What you should do: Reproduce exactly the lines below, starting with the line that contains "VALISE VIDE POUR ART. 2224" and ending with the last line of the records, both included, and nothing else.

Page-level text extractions
○ ○ ○ ○

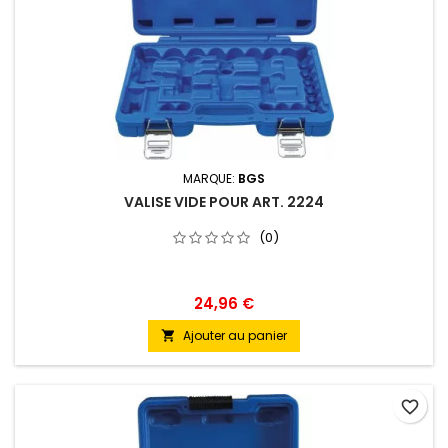
MARQUE:
BGS
VALISE VIDE POUR ART. 2224
(0)
24,96 €
Ajouter au panier

favorite_border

○ ○ ○ ○

The answer:
VALISE VIDE POUR ART. 2224
(0)
24,96 €
Ajouter au panier

favorite_border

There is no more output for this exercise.